Bertie Reginald Stent was born early in 1892, one of fifteen children to Henry and Emily. Henry was a painter – initially for the railways, and then a house painter – from Frome, Somerset, and the family were raised on The Mint in town.
When he left school, Bertie also left an overcrowded home. He found work as a carter, and moved to Wellow, near Bath, where he boarded with stonemason Albert Barnes and his family. War was coming to Europe, however, and things were about to change.
Bertie enlisted in the 85th Provisional Battalion of the Territorial Force early on in the conflict. He was initially based on home soil, serving in Herne Bay in Kent and Wrentham in Suffolk. His troop became the 11th Battalion of the Somerset Light Infantry at the start of 1917 and, by the spring of the following year, he found himself in Northern France.
By this point, Bertie had met and married a woman called Ethel May. Sadly, little further information about the wedding is available, but the couple set up home in the same road as his parents and went on to have two children.

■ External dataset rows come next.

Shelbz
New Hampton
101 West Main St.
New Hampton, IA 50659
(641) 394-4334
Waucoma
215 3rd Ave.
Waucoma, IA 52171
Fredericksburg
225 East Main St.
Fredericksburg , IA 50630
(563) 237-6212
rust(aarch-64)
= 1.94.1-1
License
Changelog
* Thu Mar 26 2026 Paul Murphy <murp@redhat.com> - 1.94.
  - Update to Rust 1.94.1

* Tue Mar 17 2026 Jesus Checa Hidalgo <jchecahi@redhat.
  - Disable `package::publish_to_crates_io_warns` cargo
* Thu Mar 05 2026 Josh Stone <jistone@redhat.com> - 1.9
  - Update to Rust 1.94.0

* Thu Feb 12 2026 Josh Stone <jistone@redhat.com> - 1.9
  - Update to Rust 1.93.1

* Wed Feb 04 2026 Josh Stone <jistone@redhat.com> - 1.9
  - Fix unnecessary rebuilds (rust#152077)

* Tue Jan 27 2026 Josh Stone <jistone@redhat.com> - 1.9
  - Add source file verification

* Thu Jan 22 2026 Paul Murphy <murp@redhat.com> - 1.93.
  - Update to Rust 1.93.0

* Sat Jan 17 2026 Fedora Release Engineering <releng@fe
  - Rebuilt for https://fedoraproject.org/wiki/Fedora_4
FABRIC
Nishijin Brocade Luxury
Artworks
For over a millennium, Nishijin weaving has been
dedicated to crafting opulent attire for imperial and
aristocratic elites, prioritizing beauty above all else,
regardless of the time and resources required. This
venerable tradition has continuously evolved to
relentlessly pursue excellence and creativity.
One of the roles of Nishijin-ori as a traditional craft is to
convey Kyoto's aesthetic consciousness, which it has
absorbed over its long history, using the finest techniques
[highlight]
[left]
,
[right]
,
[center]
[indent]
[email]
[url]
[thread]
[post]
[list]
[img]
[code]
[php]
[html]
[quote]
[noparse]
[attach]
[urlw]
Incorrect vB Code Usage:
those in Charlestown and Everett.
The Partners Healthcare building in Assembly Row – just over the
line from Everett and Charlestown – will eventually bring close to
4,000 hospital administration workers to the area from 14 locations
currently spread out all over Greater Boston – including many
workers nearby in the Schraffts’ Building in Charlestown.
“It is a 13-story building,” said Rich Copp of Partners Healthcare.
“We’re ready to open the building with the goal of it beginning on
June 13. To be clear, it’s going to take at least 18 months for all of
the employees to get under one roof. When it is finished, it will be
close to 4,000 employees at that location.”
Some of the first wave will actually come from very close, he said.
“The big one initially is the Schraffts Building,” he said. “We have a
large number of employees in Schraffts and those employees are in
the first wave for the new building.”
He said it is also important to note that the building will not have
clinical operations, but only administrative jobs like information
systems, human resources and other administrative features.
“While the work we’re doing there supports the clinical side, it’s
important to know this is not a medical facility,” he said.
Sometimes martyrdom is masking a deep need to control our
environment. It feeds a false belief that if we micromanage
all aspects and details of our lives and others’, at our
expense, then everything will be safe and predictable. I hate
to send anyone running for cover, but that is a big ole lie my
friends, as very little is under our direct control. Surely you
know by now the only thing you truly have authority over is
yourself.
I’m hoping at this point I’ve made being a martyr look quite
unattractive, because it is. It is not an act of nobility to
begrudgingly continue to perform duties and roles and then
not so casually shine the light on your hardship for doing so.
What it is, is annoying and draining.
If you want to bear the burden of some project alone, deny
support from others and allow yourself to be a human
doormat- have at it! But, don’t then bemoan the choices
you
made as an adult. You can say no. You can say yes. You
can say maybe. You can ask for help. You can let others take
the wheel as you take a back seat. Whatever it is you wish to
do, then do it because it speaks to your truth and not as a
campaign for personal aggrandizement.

Private Stent was involved in some of the final battles of the war – the Battle of Albert and the advances in Artois and Flanders. When the Armistice was signed, he remained in France, returning home in the following spring.
Tragically, he had contracted influenza while waiting to be demobbed and, on 29th March 1919, he passed away at home from pneumonia. He was just 27 years old and had been back in Frome for just a week.
Bertie Reginald Stent was laid to rest in the churchyard of Holy Trinity Church in Frome, within sight of his family home.
While there is little information about Bertie and Ethel’s marriage, there is some detail about her life after her husband’s death. Ethel continued to live in Frome, on the same road as her marital home. The 1939 Register lists here as an unpaid domestic worker – in effect, a housewife – and she is living with Reginald, her and Bertie’s second child, who was a land worker.